RUSSIA MONITOR

Date: 4 May 2020

Poland and Denmark Begin Construction of Baltic Pipe Project to Challenge Russian Gas Dominance

Construction of a major gas pipeline from Norway is to begin in the coming days, Polish President Andrzej Duda said in the morning of May 4. On April 30, Polish gas grid operator Gaz-System inked a contract with Italian oil services group Saipem to build a section of the Baltic Pipe between Denmark and Poland. The Baltic Pipe will be operational in October 2022, thus shortly before the expiry of Poland’s gas supply deal with Gazprom. Alongside the Świnoujście liquefied natural gas terminal and a new, planned facility in Gdańsk, Poland is making gradual steps towards independence from Russian energy flows. Besides, through the Northern Gate, Poland will in the future be able to reexport gas to neighboring states. including Ukraine. This carries a severe blow to Russia’s current position as a leading gas supplier in Central and Eastern Europe.
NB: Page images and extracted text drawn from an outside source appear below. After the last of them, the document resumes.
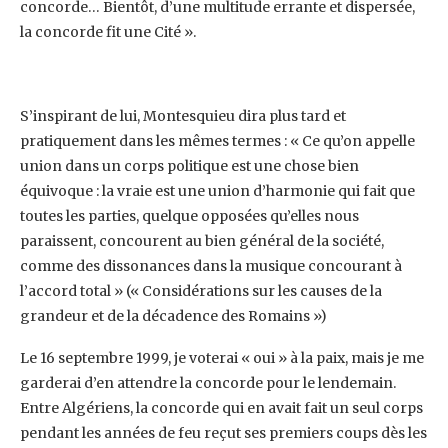
concorde… Bientôt, d’une ‎multitude errante et dispersée,
la concorde fit une Cité ».
S’inspirant de lui, Montesquieu dira plus tard et
pratiquement dans les mêmes termes : « Ce qu’on ‎appelle
union dans un corps politique est une chose bien
équivoque : la vraie est une union ‎d’harmonie qui fait que
toutes les parties, quelque opposées qu’elles nous
paraissent, concourent ‎au bien général de la société,
comme des dissonances dans la musique concourant à
l’accord total » ‎‎(« Considérations sur les causes de la
grandeur et de la décadence des Romains »)‎
Le 16 septembre 1999, je voterai « oui » à la paix, mais je me
garderai d’en attendre la concorde ‎pour le lendemain.
Entre Algériens, la concorde qui en avait fait un seul corps
pendant les années ‎de feu reçut ses premiers coups dès les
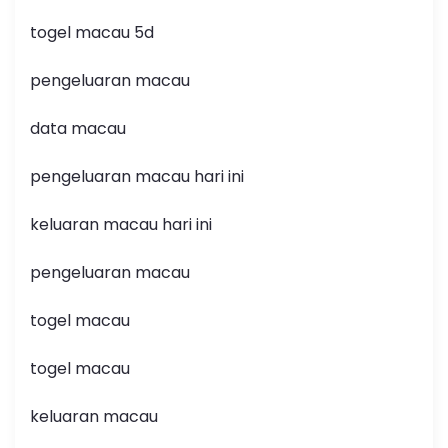
togel macau 5d
pengeluaran macau
data macau
pengeluaran macau hari ini
keluaran macau hari ini
pengeluaran macau
togel macau
togel macau
keluaran macau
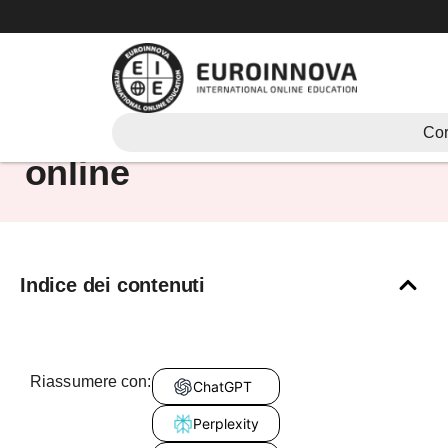
Vai
al
contenuto
laurea in un anno
Cor
online
Indice dei contenuti
Riassumere con:
ChatGPT
Perplexity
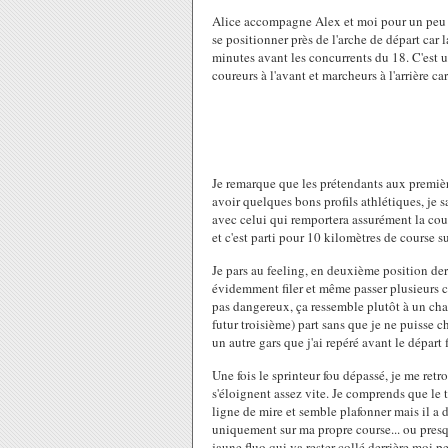
Alice accompagne Alex et moi pour un peu pl
se positionner près de l'arche de départ ca
minutes avant les concurrents du 18. C'est 
coureurs à l'avant et marcheurs à l'arrière c
Je remarque que les prétendants aux première
avoir quelques bons profils athlétiques, je s
avec celui qui remportera assurément la cou
et c'est parti pour 10 kilomètres de course s
Je pars au feeling, en deuxième position de
évidemment filer et même passer plusieurs 
pas dangereux, ça ressemble plutôt à un cha
futur troisième) part sans que je ne puisse 
un autre gars que j'ai repéré avant le départ 
Une fois le sprinteur fou dépassé, je me ret
s'éloignent assez vite. Je comprends que le t
ligne de mire et semble plafonner mais il a
uniquement sur ma propre course... ou presqu
jaune fluo qui va rester collé derrière moi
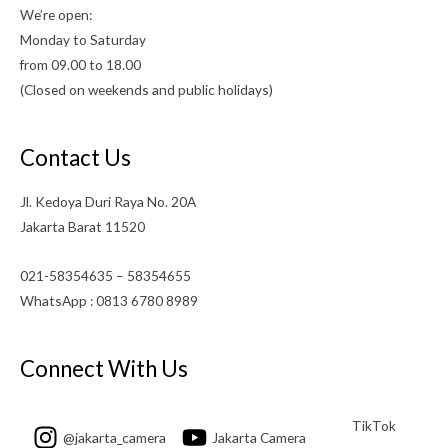
We’re open:
Monday to Saturday
from 09.00 to 18.00
(Closed on weekends and public holidays)
Contact Us
Jl. Kedoya Duri Raya No. 20A
Jakarta Barat 11520
021-58354635 – 58354655
WhatsApp : 0813 6780 8989
Connect With Us
TikTok
@jakarta_camera
Jakarta Camera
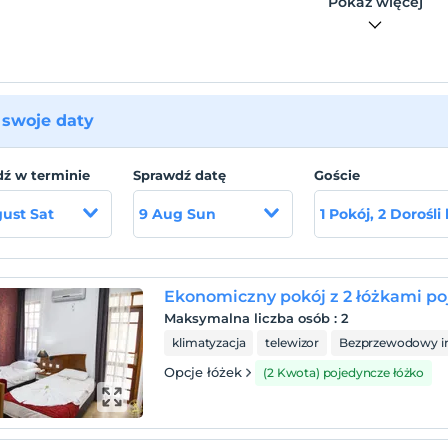
Pokaż więcej
swoje daty
ź w terminie
Sprawdź datę
Goście
ust Sat
9 Aug Sun
1 Pokój, 2 Dorośli
Ekonomiczny pokój z 2 łóżkami p
Maksymalna liczba osób
:
2
klimatyzacja
telewizor
Bezprzewodowy in
Opcje łóżek
(2 Kwota) pojedyncze łóżko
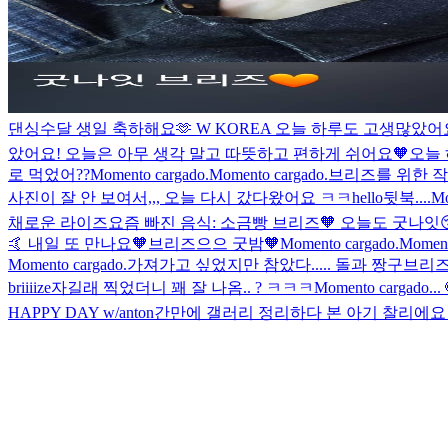
댄싱수달 생일 축하해요🫶 W KOREA
오늘 하루도 고생많았어요
았어요! 오늘은 아무 생각 말고 따뜻하고 편하게 쉬어요🧡
오늘 
로 먹었어??
Momento cargado.
Momento cargado.
브리즈를 위한 작은 선물 
사진이 잘 안 보여서,,, 오늘 다시 갔다왔어요 ㅋㅋ
hello
뒷북....
Mo
채로운 라이즈
요즘 빠진 음식: 소금빵
브리즈🧡 오늘도 굿나잇
🤙 내일 또 만나요🧡
브리즈으으 굿밤🧡
Momento cargado.
Moment
Momento cargado.
가져가고 싶었지만 참았다.....
돌과 짱구
브리즈
briiiize
자길래 찍었더니 꽤 잘 나옴.. ? ㅋㅋㅋ
Momento cargado.
..
HAPPY DAY w/anton
간만에 갤러리 정리하다 본 아기 찰리에요 귀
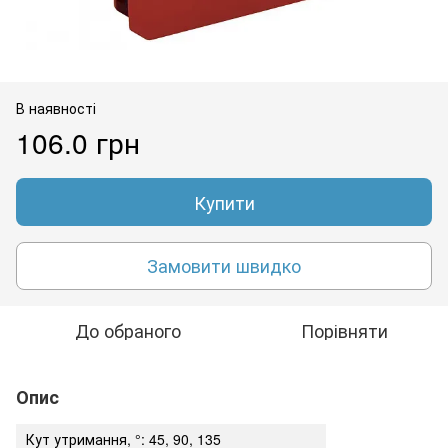
В наявності
106.0 грн
Купити
Замовити швидко
До обраного
Порівняти
Опис
Кут утримання, °: 45, 90, 135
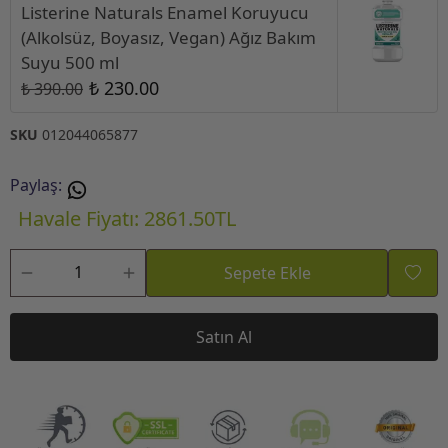
Listerine Naturals Enamel Koruyucu
(Alkolsüz, Boyasız, Vegan) Ağız Bakım
Suyu 500 ml
₺ 230.00
₺ 390.00
SKU
012044065877
Paylaş
:
Havale Fiyatı: 2861.50TL
Sepete Ekle
Satın Al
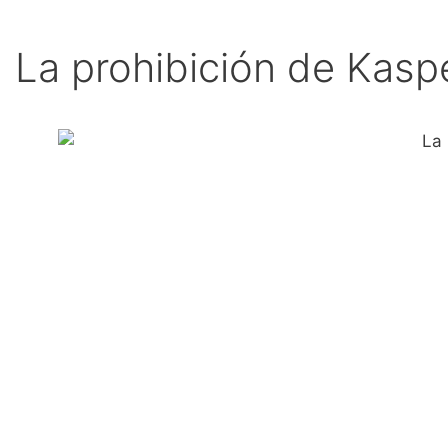
La prohibición de Kasp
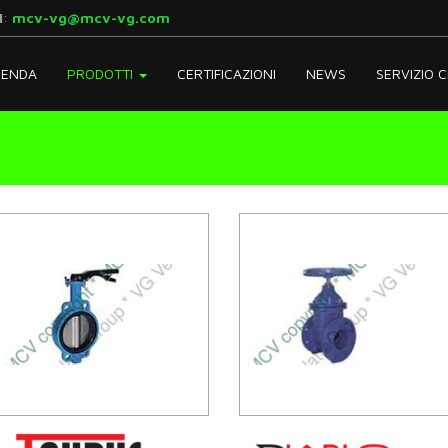
l
:
mcv-vg@mcv-vg.com
IENDA
PRODOTTI
CERTIFICAZIONI
NEWS
SERVIZIO C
Furthermore, the Baltic Pipe will serve as a key link of the North-South Corridor –– as part of the Three Seas Initiative.

SOURCE: BALTIC-PIPE.EU

“If we talk about full diversification of gas supplies to Poland, and the country’s full independence from Russian deliveries, construction of the Baltic Pipe will be such a milestone for Poland,” Polish President Andrzej Duda was quoted as saying. The press conference was attended by Tomasz Stępień, CEO of Gaz-System S.A., and Piotr Naimski, Poland’s chief strategic energy adviser. The planned link, which is expected to join Poland and Norwegian gas fields via the Baltic Sea and Denmark, is an infrastructure project developed by Poland’s Gaz-System and Denmark’s Energinet. The gas link will bring 10 billion cubic meters (bcm) of natural gas to Poland each year. Italy’s engineering firm Saipem is to build an offshore part of the gas pipeline running from Denmark to Poland. The contract includes the construction of a pipeline beneath the Baltic Sea, microtunneling and civil works –– both in Poland and Denmark. The contract comprises the construction of the 275-kilometer-long pipeline between Denmark and Poland in a water depth between 4 and 57 meters to be carried out by Saipem’s S-lay vessels. Works under the €1.5 billion contract will begin in the summer of 2021. Poland and Denmark signed a €280 million deal with Italy’s Saipem.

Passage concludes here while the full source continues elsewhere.